#### THE PROBLEM:
Would you please repeat all of the data exactly, omitting the pictures?

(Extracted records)
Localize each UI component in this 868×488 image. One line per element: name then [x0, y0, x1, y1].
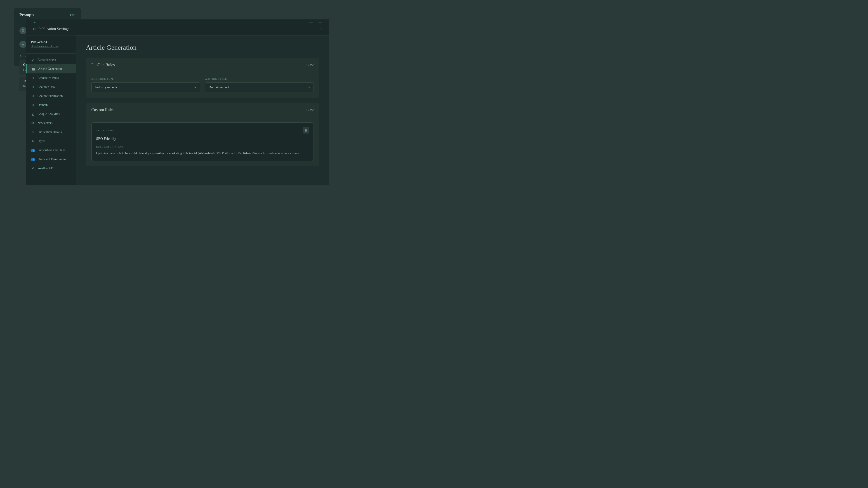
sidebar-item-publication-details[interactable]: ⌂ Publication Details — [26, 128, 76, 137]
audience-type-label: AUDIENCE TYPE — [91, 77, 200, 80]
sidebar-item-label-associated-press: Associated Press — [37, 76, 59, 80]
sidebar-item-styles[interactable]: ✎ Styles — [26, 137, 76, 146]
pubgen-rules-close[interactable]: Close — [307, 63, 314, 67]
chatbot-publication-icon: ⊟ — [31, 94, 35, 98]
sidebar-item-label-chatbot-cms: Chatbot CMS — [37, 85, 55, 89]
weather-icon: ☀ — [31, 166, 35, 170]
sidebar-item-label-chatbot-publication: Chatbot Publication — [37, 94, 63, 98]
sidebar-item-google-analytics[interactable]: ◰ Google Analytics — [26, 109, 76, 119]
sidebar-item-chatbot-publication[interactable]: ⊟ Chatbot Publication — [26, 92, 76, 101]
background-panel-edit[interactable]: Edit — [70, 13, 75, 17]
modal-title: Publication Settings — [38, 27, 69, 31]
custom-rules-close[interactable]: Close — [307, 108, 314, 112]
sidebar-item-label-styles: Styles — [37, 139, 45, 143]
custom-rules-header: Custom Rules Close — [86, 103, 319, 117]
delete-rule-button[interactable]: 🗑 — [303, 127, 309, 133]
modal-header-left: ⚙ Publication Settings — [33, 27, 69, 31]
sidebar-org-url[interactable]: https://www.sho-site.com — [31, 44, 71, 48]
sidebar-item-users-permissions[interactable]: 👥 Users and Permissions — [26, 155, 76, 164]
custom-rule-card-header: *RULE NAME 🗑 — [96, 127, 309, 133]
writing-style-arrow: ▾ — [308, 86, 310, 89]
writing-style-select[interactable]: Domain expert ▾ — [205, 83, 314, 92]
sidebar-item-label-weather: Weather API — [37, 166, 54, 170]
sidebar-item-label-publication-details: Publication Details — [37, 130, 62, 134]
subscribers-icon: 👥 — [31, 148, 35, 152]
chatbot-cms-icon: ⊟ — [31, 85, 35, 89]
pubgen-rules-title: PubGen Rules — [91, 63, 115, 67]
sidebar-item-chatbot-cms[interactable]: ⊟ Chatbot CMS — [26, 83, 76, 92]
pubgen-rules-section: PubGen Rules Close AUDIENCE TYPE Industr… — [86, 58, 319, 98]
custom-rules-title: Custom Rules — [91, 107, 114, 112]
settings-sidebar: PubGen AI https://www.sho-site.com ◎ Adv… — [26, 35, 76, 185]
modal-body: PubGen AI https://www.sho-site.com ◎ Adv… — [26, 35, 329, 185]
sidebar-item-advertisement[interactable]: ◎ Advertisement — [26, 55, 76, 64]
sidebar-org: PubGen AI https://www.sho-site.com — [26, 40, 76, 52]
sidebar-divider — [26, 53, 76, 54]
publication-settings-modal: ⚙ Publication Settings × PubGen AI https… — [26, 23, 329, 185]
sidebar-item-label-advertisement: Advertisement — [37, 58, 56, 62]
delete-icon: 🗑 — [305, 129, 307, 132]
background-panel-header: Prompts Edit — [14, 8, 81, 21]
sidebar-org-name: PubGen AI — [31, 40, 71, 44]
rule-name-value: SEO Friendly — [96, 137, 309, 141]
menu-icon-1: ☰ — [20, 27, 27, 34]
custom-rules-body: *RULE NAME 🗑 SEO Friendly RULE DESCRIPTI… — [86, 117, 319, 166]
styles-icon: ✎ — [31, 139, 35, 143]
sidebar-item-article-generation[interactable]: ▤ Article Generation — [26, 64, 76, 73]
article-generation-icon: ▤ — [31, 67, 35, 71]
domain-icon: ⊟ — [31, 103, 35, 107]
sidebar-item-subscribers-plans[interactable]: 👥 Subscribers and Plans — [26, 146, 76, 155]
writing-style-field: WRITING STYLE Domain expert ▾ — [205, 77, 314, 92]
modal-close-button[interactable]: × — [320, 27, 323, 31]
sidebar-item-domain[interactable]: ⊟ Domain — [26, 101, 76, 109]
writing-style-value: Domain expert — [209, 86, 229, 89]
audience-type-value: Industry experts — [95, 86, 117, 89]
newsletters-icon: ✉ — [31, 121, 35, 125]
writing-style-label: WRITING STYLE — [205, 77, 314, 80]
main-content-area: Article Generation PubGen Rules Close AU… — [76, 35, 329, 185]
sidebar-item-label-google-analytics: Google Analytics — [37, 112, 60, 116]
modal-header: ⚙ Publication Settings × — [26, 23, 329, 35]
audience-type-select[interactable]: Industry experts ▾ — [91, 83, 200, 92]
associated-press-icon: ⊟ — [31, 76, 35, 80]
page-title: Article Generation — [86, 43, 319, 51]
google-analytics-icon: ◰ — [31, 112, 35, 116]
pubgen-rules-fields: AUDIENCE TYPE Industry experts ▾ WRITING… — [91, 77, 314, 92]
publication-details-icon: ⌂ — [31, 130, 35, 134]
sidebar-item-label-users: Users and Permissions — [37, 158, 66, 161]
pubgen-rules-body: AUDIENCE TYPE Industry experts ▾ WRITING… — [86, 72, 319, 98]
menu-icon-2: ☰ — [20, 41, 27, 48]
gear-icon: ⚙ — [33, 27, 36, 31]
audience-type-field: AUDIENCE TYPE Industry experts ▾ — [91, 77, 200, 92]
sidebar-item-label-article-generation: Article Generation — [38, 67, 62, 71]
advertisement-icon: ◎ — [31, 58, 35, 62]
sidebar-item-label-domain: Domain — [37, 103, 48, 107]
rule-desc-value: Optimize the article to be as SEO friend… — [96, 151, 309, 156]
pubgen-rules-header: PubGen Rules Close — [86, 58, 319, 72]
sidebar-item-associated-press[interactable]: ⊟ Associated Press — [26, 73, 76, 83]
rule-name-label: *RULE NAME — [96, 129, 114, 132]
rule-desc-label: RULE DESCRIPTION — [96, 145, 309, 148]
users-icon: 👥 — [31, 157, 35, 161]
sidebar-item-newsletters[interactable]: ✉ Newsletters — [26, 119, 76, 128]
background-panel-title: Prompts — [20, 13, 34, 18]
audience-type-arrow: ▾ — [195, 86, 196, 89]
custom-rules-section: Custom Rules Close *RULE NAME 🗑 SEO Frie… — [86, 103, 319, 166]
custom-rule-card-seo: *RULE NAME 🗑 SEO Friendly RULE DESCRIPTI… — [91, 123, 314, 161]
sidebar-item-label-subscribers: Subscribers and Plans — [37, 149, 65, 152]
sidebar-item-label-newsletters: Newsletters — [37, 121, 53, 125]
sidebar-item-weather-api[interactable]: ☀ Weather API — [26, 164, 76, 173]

#### YOUR SOLUTION:
Localize each UI component in this 868×488 image. One line per element: name then [x0, y0, x1, y1].
sidebar-item-publication-details[interactable]: ⌂ Publication Details — [26, 128, 76, 137]
audience-type-label: AUDIENCE TYPE — [91, 77, 200, 80]
sidebar-item-label-associated-press: Associated Press — [37, 76, 59, 80]
sidebar-item-styles[interactable]: ✎ Styles — [26, 137, 76, 146]
pubgen-rules-close[interactable]: Close — [307, 63, 314, 67]
chatbot-publication-icon: ⊟ — [31, 94, 35, 98]
sidebar-item-label-chatbot-cms: Chatbot CMS — [37, 85, 55, 89]
weather-icon: ☀ — [31, 166, 35, 170]
sidebar-item-label-chatbot-publication: Chatbot Publication — [37, 94, 63, 98]
sidebar-item-google-analytics[interactable]: ◰ Google Analytics — [26, 109, 76, 119]
sidebar-item-chatbot-publication[interactable]: ⊟ Chatbot Publication — [26, 92, 76, 101]
background-panel-edit[interactable]: Edit — [70, 13, 75, 17]
modal-title: Publication Settings — [38, 27, 69, 31]
custom-rules-close[interactable]: Close — [307, 108, 314, 112]
sidebar-item-label-styles: Styles — [37, 139, 45, 143]
custom-rules-header: Custom Rules Close — [86, 103, 319, 117]
delete-rule-button[interactable]: 🗑 — [303, 127, 309, 133]
modal-header-left: ⚙ Publication Settings — [33, 27, 69, 31]
sidebar-org-url[interactable]: https://www.sho-site.com — [31, 44, 71, 48]
sidebar-item-users-permissions[interactable]: 👥 Users and Permissions — [26, 155, 76, 164]
custom-rule-card-header: *RULE NAME 🗑 — [96, 127, 309, 133]
writing-style-arrow: ▾ — [308, 86, 310, 89]
writing-style-select[interactable]: Domain expert ▾ — [205, 83, 314, 92]
sidebar-item-label-weather: Weather API — [37, 166, 54, 170]
sidebar-item-label-publication-details: Publication Details — [37, 130, 62, 134]
subscribers-icon: 👥 — [31, 148, 35, 152]
chatbot-cms-icon: ⊟ — [31, 85, 35, 89]
pubgen-rules-title: PubGen Rules — [91, 63, 115, 67]
sidebar-item-chatbot-cms[interactable]: ⊟ Chatbot CMS — [26, 83, 76, 92]
pubgen-rules-section: PubGen Rules Close AUDIENCE TYPE Industr… — [86, 58, 319, 98]
custom-rules-title: Custom Rules — [91, 107, 114, 112]
settings-sidebar: PubGen AI https://www.sho-site.com ◎ Adv… — [26, 35, 76, 185]
modal-body: PubGen AI https://www.sho-site.com ◎ Adv… — [26, 35, 329, 185]
sidebar-item-advertisement[interactable]: ◎ Advertisement — [26, 55, 76, 64]
sidebar-org: PubGen AI https://www.sho-site.com — [26, 40, 76, 52]
sidebar-divider — [26, 53, 76, 54]
publication-settings-modal: ⚙ Publication Settings × PubGen AI https… — [26, 23, 329, 185]
sidebar-item-label-advertisement: Advertisement — [37, 58, 56, 62]
delete-icon: 🗑 — [305, 129, 307, 132]
background-panel-header: Prompts Edit — [14, 8, 81, 21]
sidebar-org-name: PubGen AI — [31, 40, 71, 44]
rule-name-value: SEO Friendly — [96, 137, 309, 141]
menu-icon-1: ☰ — [20, 27, 27, 34]
custom-rules-body: *RULE NAME 🗑 SEO Friendly RULE DESCRIPTI… — [86, 117, 319, 166]
styles-icon: ✎ — [31, 139, 35, 143]
sidebar-item-article-generation[interactable]: ▤ Article Generation — [26, 64, 76, 73]
article-generation-icon: ▤ — [31, 67, 35, 71]
domain-icon: ⊟ — [31, 103, 35, 107]
sidebar-item-subscribers-plans[interactable]: 👥 Subscribers and Plans — [26, 146, 76, 155]
writing-style-field: WRITING STYLE Domain expert ▾ — [205, 77, 314, 92]
modal-close-button[interactable]: × — [320, 27, 323, 31]
sidebar-item-domain[interactable]: ⊟ Domain — [26, 101, 76, 109]
writing-style-value: Domain expert — [209, 86, 229, 89]
audience-type-value: Industry experts — [95, 86, 117, 89]
newsletters-icon: ✉ — [31, 121, 35, 125]
writing-style-label: WRITING STYLE — [205, 77, 314, 80]
main-content-area: Article Generation PubGen Rules Close AU… — [76, 35, 329, 185]
sidebar-item-label-google-analytics: Google Analytics — [37, 112, 60, 116]
modal-header: ⚙ Publication Settings × — [26, 23, 329, 35]
audience-type-select[interactable]: Industry experts ▾ — [91, 83, 200, 92]
associated-press-icon: ⊟ — [31, 76, 35, 80]
page-title: Article Generation — [86, 43, 319, 51]
google-analytics-icon: ◰ — [31, 112, 35, 116]
pubgen-rules-fields: AUDIENCE TYPE Industry experts ▾ WRITING… — [91, 77, 314, 92]
publication-details-icon: ⌂ — [31, 130, 35, 134]
sidebar-item-label-users: Users and Permissions — [37, 158, 66, 161]
pubgen-rules-body: AUDIENCE TYPE Industry experts ▾ WRITING… — [86, 72, 319, 98]
menu-icon-2: ☰ — [20, 41, 27, 48]
gear-icon: ⚙ — [33, 27, 36, 31]
audience-type-field: AUDIENCE TYPE Industry experts ▾ — [91, 77, 200, 92]
sidebar-item-label-article-generation: Article Generation — [38, 67, 62, 71]
advertisement-icon: ◎ — [31, 58, 35, 62]
sidebar-item-label-domain: Domain — [37, 103, 48, 107]
rule-desc-value: Optimize the article to be as SEO friend… — [96, 151, 309, 156]
pubgen-rules-header: PubGen Rules Close — [86, 58, 319, 72]
sidebar-item-associated-press[interactable]: ⊟ Associated Press — [26, 73, 76, 83]
rule-name-label: *RULE NAME — [96, 129, 114, 132]
rule-desc-label: RULE DESCRIPTION — [96, 145, 309, 148]
users-icon: 👥 — [31, 157, 35, 161]
sidebar-item-newsletters[interactable]: ✉ Newsletters — [26, 119, 76, 128]
background-panel-title: Prompts — [20, 13, 34, 18]
audience-type-arrow: ▾ — [195, 86, 196, 89]
custom-rules-section: Custom Rules Close *RULE NAME 🗑 SEO Frie… — [86, 103, 319, 166]
custom-rule-card-seo: *RULE NAME 🗑 SEO Friendly RULE DESCRIPTI… — [91, 123, 314, 161]
sidebar-item-label-subscribers: Subscribers and Plans — [37, 149, 65, 152]
sidebar-item-label-newsletters: Newsletters — [37, 121, 53, 125]
sidebar-item-weather-api[interactable]: ☀ Weather API — [26, 164, 76, 173]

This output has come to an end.